Have been sat thinking today, like you do, and with me using my DIY reactor, I've noticed my drop checker changes colour quicker, but pearling doesn't seem to be as good as it was with a mist diffuser. 
I'm not fussed about the pearling to be honest, but I've read conflicting things on the two, so....which is better, 100%dissolved co2, or a very fine mist? 
Does anyone else have experience of the two. Obviously my main benefit of dissolved is no bubbles in the tank yeyyy


----------



## John S (18 Nov 2011)

Any difference in plant growth or condition?


----------



## Alastair (22 Nov 2011)

Not too sure as I've adjusted other things in my tank at the same time but plant growth seems to have improved more so


----------



## Quetzalcoatl (22 Nov 2011)

After recently changing over from the UP atomizer to the am1000 I have found that the level of pearling has decreased somewhat. I am also having to injecting 2 times higher than I was with the UP to achieve the correct Co2 levels. That said though my fish are much, much happier. I hadn`t seen some fish (through the awful fog) for the duration I had the UP in my tank. Now everyone is swimming around with joy on their little fishy faces!   

I want to also add that I am not 100% sure though that when I was using the UP it was legitimate O2 release from the plants, more the release of undisolved Co2 from the plants that had not fully dissolved and had attached itself to the fauna. Therefor giving the illusion of pearling. If that makes any sense?? 

My plants are still pearling using the am1000, just not as much, however I know now that this is occuring without question, and is not just an illusion that I think I got using the UP atomizer? But hey, what do I know?  
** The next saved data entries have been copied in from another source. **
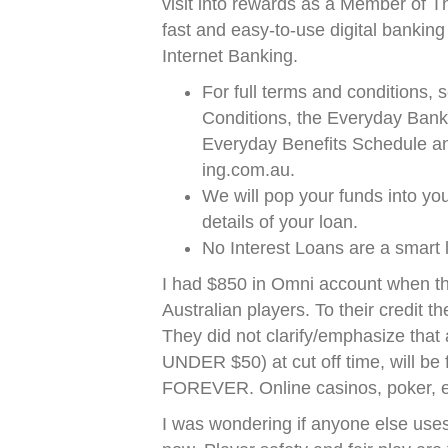
visit into rewards as a Member of T
fast and easy-to-use digital bankin
Internet Banking.
For full terms and conditions
Conditions, the Everyday Bank
Everyday Benefits Schedule and 
ing.com.au.
We will pop your funds into yo
details of your loan.
No Interest Loans are a smart
I had $850 in Omni account when th
Australian players. To their credit th
They did not clarify/emphasize that
UNDER $50) at cut off time, will be
FOREVER. Online casinos, poker, etc
I was wondering if anyone else uses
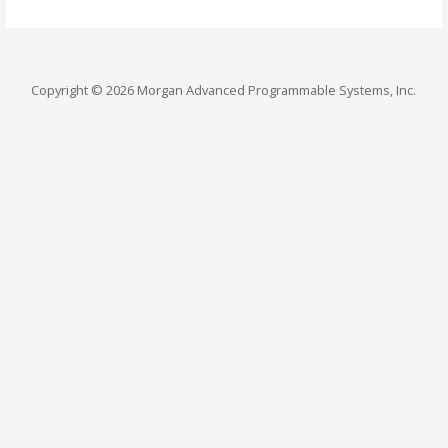
Copyright © 2026 Morgan Advanced Programmable Systems, Inc.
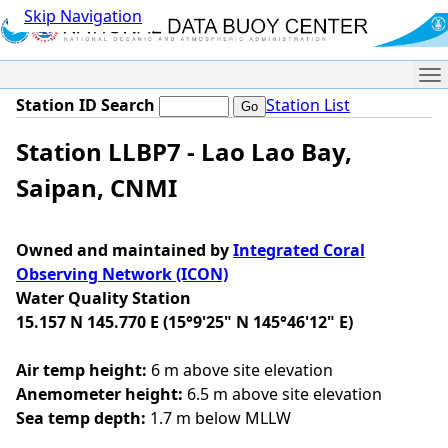
Skip Navigation
Me
Station ID Search
Station List
Station LLBP7 - Lao Lao Bay,
Saipan, CNMI
Owned and maintained by
Integrated Coral
Observing Network (ICON)
Water Quality Station
15.157 N 145.770 E (15°9'25" N 145°46'12" E)
Air temp height:
6 m above site elevation
Anemometer height:
6.5 m above site elevation
Sea temp depth:
1.7 m below MLLW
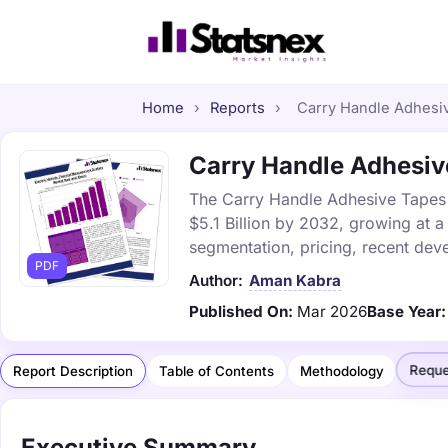
Home
›
Reports
›
Carry Handle Adhesiv
Carry Handle Adhesive
The Carry Handle Adhesive Tapes M
$5.1 Billion by 2032, growing at 
segmentation, pricing, recent dev
PDF
Author:
Aman Kabra
Published On:
Mar 2026
Base Year:
Reque
Report Description
Table of Contents
Methodology
Executive Summary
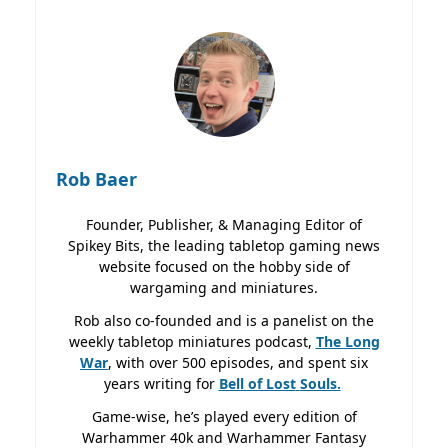
Rob Baer
Founder, Publisher, & Managing Editor of
Spikey Bits, the leading tabletop gaming news
website focused on the hobby side of
wargaming and miniatures.
Rob also co-founded and is a panelist on the
weekly tabletop miniatures podcast,
The Long
War
, with over 500 episodes, and spent six
years writing for
Bell of Lost
Souls.
Game-wise, he’s played every edition of
Warhammer 40k and Warhammer Fantasy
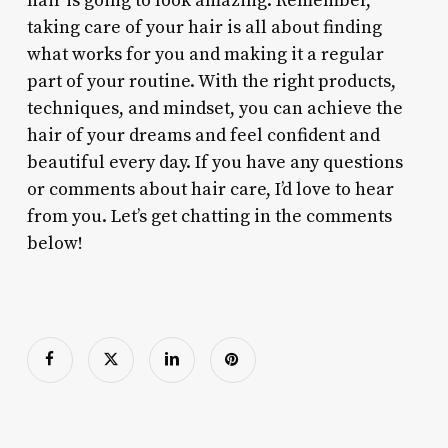
hair is going to look amazing. Remember,
taking care of your hair is all about finding
what works for you and making it a regular
part of your routine. With the right products,
techniques, and mindset, you can achieve the
hair of your dreams and feel confident and
beautiful every day. If you have any questions
or comments about hair care, I’d love to hear
from you. Let’s get chatting in the comments
below!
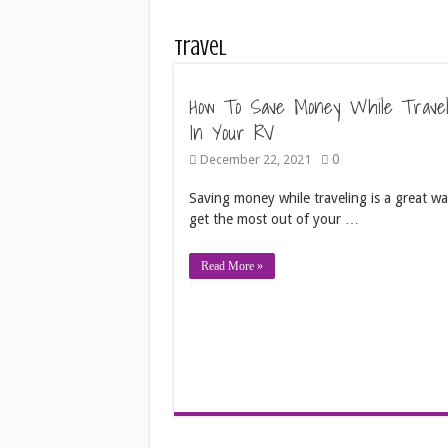
Travel
How To Save Money While Travel
In Your RV
0
December 22, 2021
Saving money while traveling is a great wa
get the most out of your …
Read More »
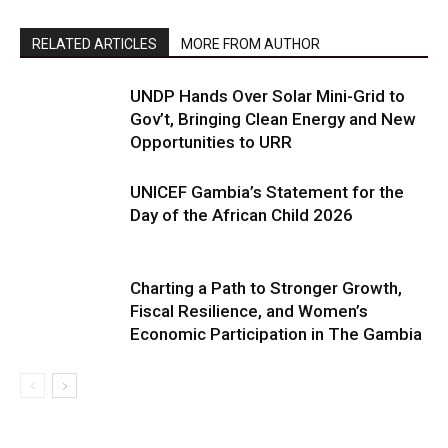
RELATED ARTICLES
MORE FROM AUTHOR
UNDP Hands Over Solar Mini-Grid to
Gov’t, Bringing Clean Energy and New
Opportunities to URR
UNICEF Gambia’s Statement for the
Day of the African Child 2026
Charting a Path to Stronger Growth,
Fiscal Resilience, and Women’s
Economic Participation in The Gambia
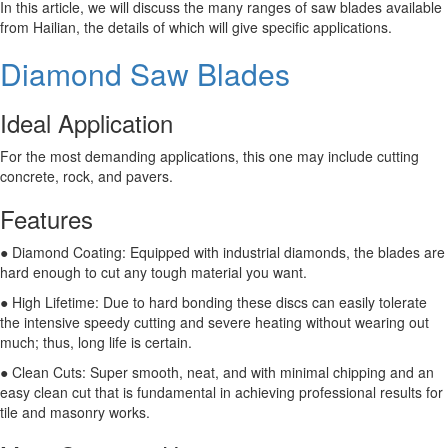
In this article, we will discuss the many ranges of saw blades available
from Hailian, the details of which will give specific applications.
Diamond Saw Blades
Ideal Application
For the most demanding applications, this one may include cutting
concrete, rock, and pavers.
Features
● Diamond Coating: Equipped with industrial diamonds, the blades are
hard enough to cut any tough material you want.
● High Lifetime: Due to hard bonding these discs can easily tolerate
the intensive speedy cutting and severe heating without wearing out
much; thus, long life is certain.
● Clean Cuts: Super smooth, neat, and with minimal chipping and an
easy clean cut that is fundamental in achieving professional results for
tile and masonry works.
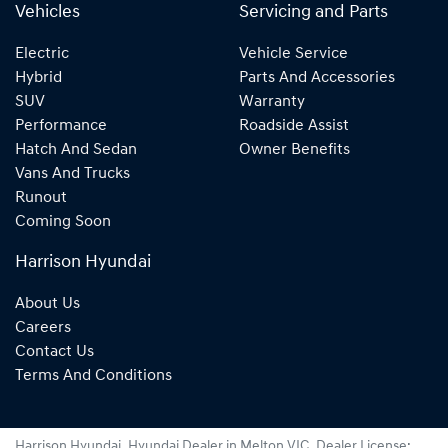
Vehicles
Servicing and Parts
Electric
Vehicle Service
Hybrid
Parts And Accessories
SUV
Warranty
Performance
Roadside Assist
Hatch And Sedan
Owner Benefits
Vans And Trucks
Runout
Coming Soon
Harrison Hyundai
About Us
Careers
Contact Us
Terms And Conditions
Harrison Hyundai
.
Hyundai Dealer
in
Melton VIC
.
Dealer License:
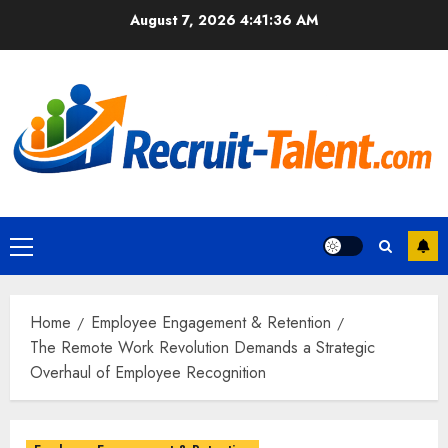
Skip
August 7, 2026
4:41:37 AM
to
content
Primary
Menu
Home
Employee Engagement & Retention
The Remote Work Revolution Demands a Strategic
Overhaul of Employee Recognition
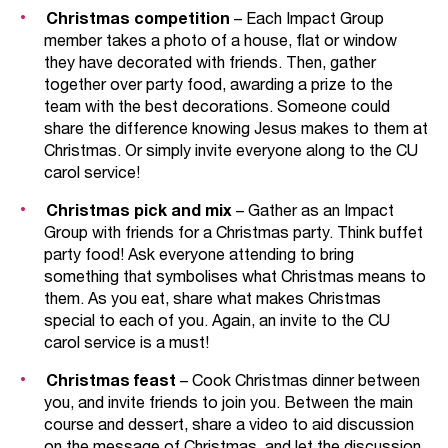
Christmas competition
– Each Impact Group
member takes a photo of a house, flat or window
they have decorated with friends. Then, gather
together over party food, awarding a prize to the
team with the best decorations. Someone could
share the difference knowing Jesus makes to them at
Christmas. Or simply invite everyone along to the CU
carol service!
Christmas pick and mix
– Gather as an Impact
Group with friends for a Christmas party. Think buffet
party food! Ask everyone attending to bring
something that symbolises what Christmas means to
them. As you eat, share what makes Christmas
special to each of you. Again, an invite to the CU
carol service is a must!
Christmas feast
– Cook Christmas dinner between
you, and invite friends to join you. Between the main
course and dessert, share a video to aid discussion
on the message of Christmas, and let the discussion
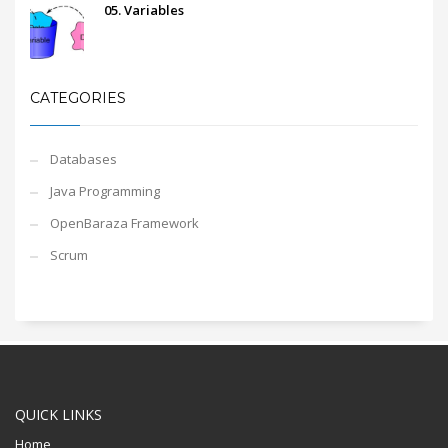
05. Variables
CATEGORIES
Databases
Java Programming
OpenBaraza Framework
Scrum
QUICK LINKS
Home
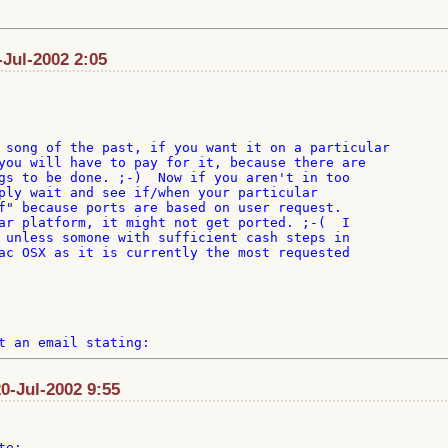
Jul-2002 2:05
you will have to pay for it, because there are

gs to be done. ;-)  Now if you aren't in too

ply wait and see if/when your particular

f" because ports are based on user request.

ar platform, it might not get ported. ;-(  I

 unless somone with sufficient cash steps in

ac OSX as it is currently the most requested

20-Jul-2002 9:55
In all. I am happy with the transition. The increase in Co2 usage isn`t really an issue for me now that my old man " Pub Landlord" got me a 22kg cylinder free off a "mate" and free refills when ever the BOC man comes to do the cylinder replacements!


----------



## foxfish (22 Nov 2011)

I have definitely read that the misting has a more efficient effect but, I guesse you can read anything about anything!
When my C02 goes off & the mist disappears the pearling is spectaculator but the lack of mist is ever more pleasant!!
I actually use a Needle wheel pump but it has the same mist effect, I would prefer no mist but the ease of use has kept me using it - for the time being.


----------



## AverageWhiteBloke (22 Nov 2011)

I guess its the million dollar question  personally if I could have no mist in my tank I would go with that as long as the plants were healthy. Like mentioned pearling is not that important so should be seen as a added luxury. It does seem mad at times that we strive to replicate nature as Much as we do then have a very unnatural looking fog going on in the tank through the majority of the viewing time ! I can't wait some nights for the co2 to switch off some nights to see what the tank really looks like in all its glory as it were.


----------



## Alastair (23 Nov 2011)

It does seem that misting is the preferred method, I just got a bit fed up of the bubbles all over the tank as I sit relatively close to it. I did see more pearling with my up diffuser but as said not sure whether it was partly down to co2 bubbles attaching then floating off. 
The bubbles annoyed me that much that I built my own reactor, ok I don't get pearling AS much, but my over all plant condition does seem to have suddenly doubled, and not only that but my fish seem a hell of alot happier. 
When I misted they'd sulk until it was turned off, now they are as happy as larry. 
I tend to be home during most of the photo period and when people came round I got the 'what's all the bubbles' question all the time. I don't have that anymore now either. 
It was just a question that was popping up in my head and thought I'd ask it. Most people on here seem to use the misting method but wondered if anyone like myself had converted to reactors and noticed any major differences?


----------



## AverageWhiteBloke (23 Nov 2011)

Most posts I have read in here say misting is the best, perhaps the co2 bubbles clinging to the underside of leaves is the reason behind that. When fully dissolved the co2 is maybe only in certain quantities passing over leaves and already regulating itself with the water surface and going into the atmosphere while misting is delaying the time on the leaf giving the plant more time to utilise it in a more concentrated form. My theory no expert

I used to have a reactor in the tank which was a bit of an eye sore but got good results. Unfortunately the set up I have now will only let me use misting bUt I'm hoping to change to a canister soon and may change that.


----------



## spyder (23 Nov 2011)

Having used an up attomizer for the 1st time for just over a week I kinda like it. Sure it's a little misty but the bubbles are so fine its not a big deal for me. My photoperiod being 4ish - 10:30ish with gas off at 9 means I get an hour to view without mist.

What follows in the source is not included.